3.1. Materials and Methods

PEDOT:PSS (99.9%), PC₆₁BM (99.9%), and bathocuproine (99.9%) were purchased from Ossila. Chlorobenzene (99.8%), isopropyl alcohol (99%), dimethylformamide (99%) and dimethyl sulfoxide (99.9%) were purchased from Sigma-Aldrich. MAI (99.5%) was purchased from Deysol Sweden, while PbI₂ (99.9%) was purchased from TCI chemicals.

Characterizations: UV–Vis–NIR absorption spectra were measured on a P7 double-beam UV–visible spectrophotometer (Shanghai, China). Transmission electron microscopy (TEM) images were acquired using a JEM-1400 Flash instrument operated at 80 kV (Tokyo, Japan), whereas the morphology of various materials in this work was investigated using a Hitachi S-4800 field-emission scanning electron microscope (SEM) and a Veeco Dimension 3100 V atomic force microscope. X-ray diffraction (XRD) patterns were obtained using a Bruker D8 X-ray diffractometer. X-ray photoelectron spectroscopy (XPS) data were obtained using an AXIS ULTRA DLD.

Atomic force microscopy (AFM) measurements of the various HTLs and perovskite films deposited atop them were performed using a Park Systems NX10 in air in a true non-contact mode. Photoluminescence measurements were performed using a PicoQuant setup using a pulsed laser with an excitation wavelength of 405 nm.

3.2. Synthesis of Ti₃C₂T_x MXene and Doping of PEDOT:PSS

Single-layer micro-sized Ti₃C₂T_x MXene sheets were synthesized using mixed acids (HCl + LiF) to etch aluminum (Al) from Ti₃AlC₂. Cutting of as-prepared larger Ti₃C₂T_x sheets into smaller ones was performed using bath sonication. The bath sonication (Sonorex RK 510 H, 35 kHz, Bandelin) was applied for 24 h in an ice bath. The nanosheets were centrifuged (Model 3–30K, Sigma centrifuge) at 8000 rpm for 40 min at 20 °C. The residue was collected and vacuum-dried overnight. Next, the thoroughly dried nanosheets were dissolved in 5 mL of water. The nanosheets were characterized by atomic force microscopy (AFM) and scanning electron microscopy (SEM). Lastly, different amounts of Ti₃C₂ MXene nanosheets were used to dope specific amounts of PEDOT:PSS and stirred for three hours at room temperature.

3.3. Device Fabrication

The inverted PSCs were fabricated using pre-patterned ~7 Ω ITO-coated glass.
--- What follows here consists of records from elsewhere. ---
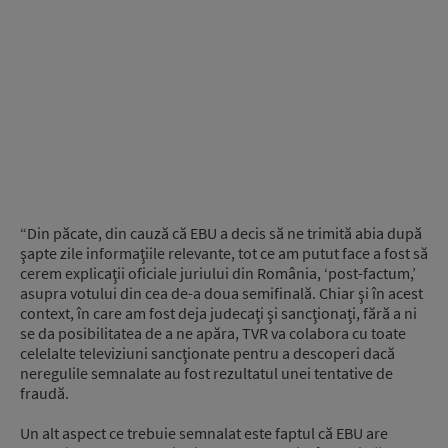
“Din păcate, din cauză că EBU a decis să ne trimită abia după
şapte zile informaţiile relevante, tot ce am putut face a fost să
cerem explicaţii oficiale juriului din România, ‘post-factum,’
asupra votului din cea de-a doua semifinală. Chiar şi în acest
context, în care am fost deja judecaţi şi sancţionaţi, fără a ni
se da posibilitatea de a ne apăra, TVR va colabora cu toate
celelalte televiziuni sancţionate pentru a descoperi dacă
neregulile semnalate au fost rezultatul unei tentative de
fraudă.
Un alt aspect ce trebuie semnalat este faptul că EBU are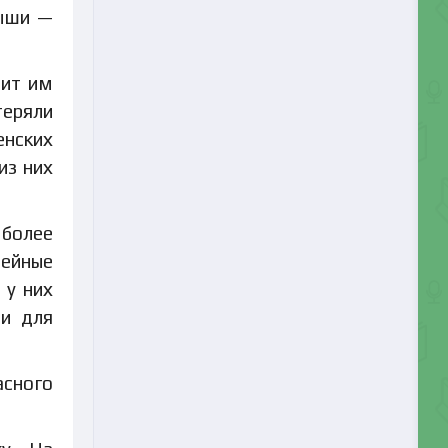
мыши —
лит им
теряли
енских
из них
 более
мейные
 у них
 и для
асного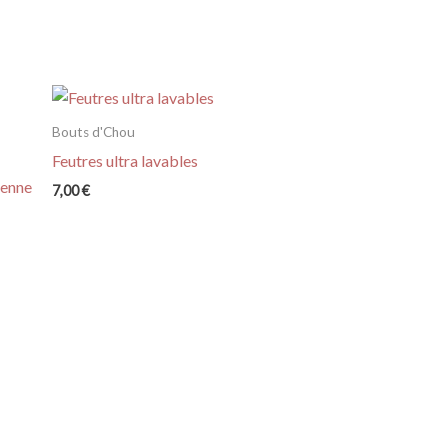
Bouts d'Chou
Feutres ultra lavables
ienne
7,00
€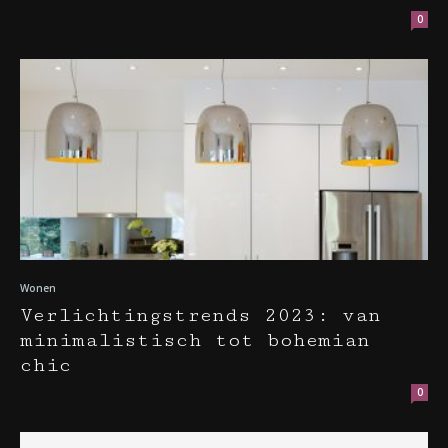
0
Wonen
Verlichtingstrends 2023: van
minimalistisch tot bohemian
chic
0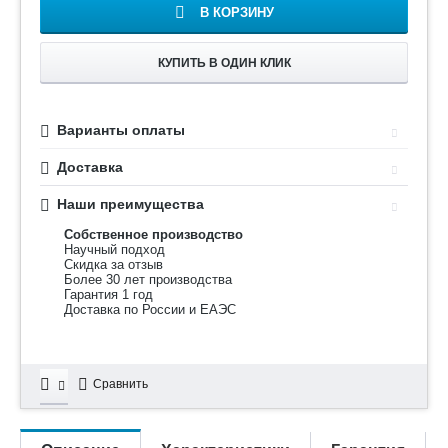
В КОРЗИНУ
КУПИТЬ В ОДИН КЛИК
Варианты оплаты
Доставка
Наши преимущества
Собственное производство
Научный подход
Скидка за отзыв
Более 30 лет производства
Гарантия 1 год
Доставка по России и ЕАЭС
Сравнить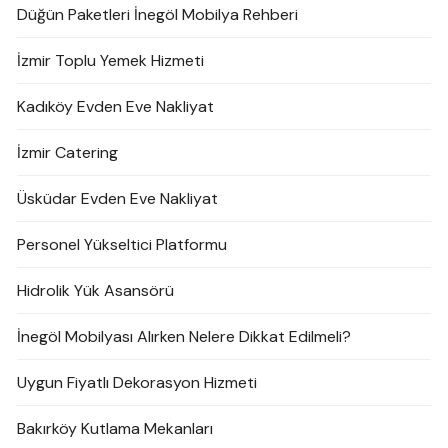
Düğün Paketleri İnegöl Mobilya Rehberi
İzmir Toplu Yemek Hizmeti
Kadıköy Evden Eve Nakliyat
İzmir Catering
Üsküdar Evden Eve Nakliyat
Personel Yükseltici Platformu
Hidrolik Yük Asansörü
İnegöl Mobilyası Alırken Nelere Dikkat Edilmeli?
Uygun Fiyatlı Dekorasyon Hizmeti
Bakırköy Kutlama Mekanları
Initially, the ITO substrates were cleaned with Hellmanex solution, acetone, and isopropanol for 20 min each, followed by a UV–ozone treatment for 30 min. The PEDOT:PSS solution was spin-coated over the ITO substrate at 4000 rpm for 30 s and annealed for 35 min at 120 °C. Afterward, the substrates were immediately taken to the glovebox to deposit the perovskite layer.

Next, 1.2 M MAPI₃ was prepared and stirred overnight at room temperature. The spin-coating of MAPI₃ involved two steps: First, 60 μL of MAPI₃ solution was spin-coated over the ITO substrate for 10 s at 1000 rpm, followed by 5000 rpm for another 45 s. After 15 s into the second step, 150 μL of chlorobenzene was dropped onto the spinning substrate to enable perovskite crystallization. Afterward, the MAPI₃ was annealed at 100 °C for 20 min. The substrates were cooled down before spin-coating [6,6]-phenyl-C61-butyric acid methyl ester (PC₆₁BM) ETL.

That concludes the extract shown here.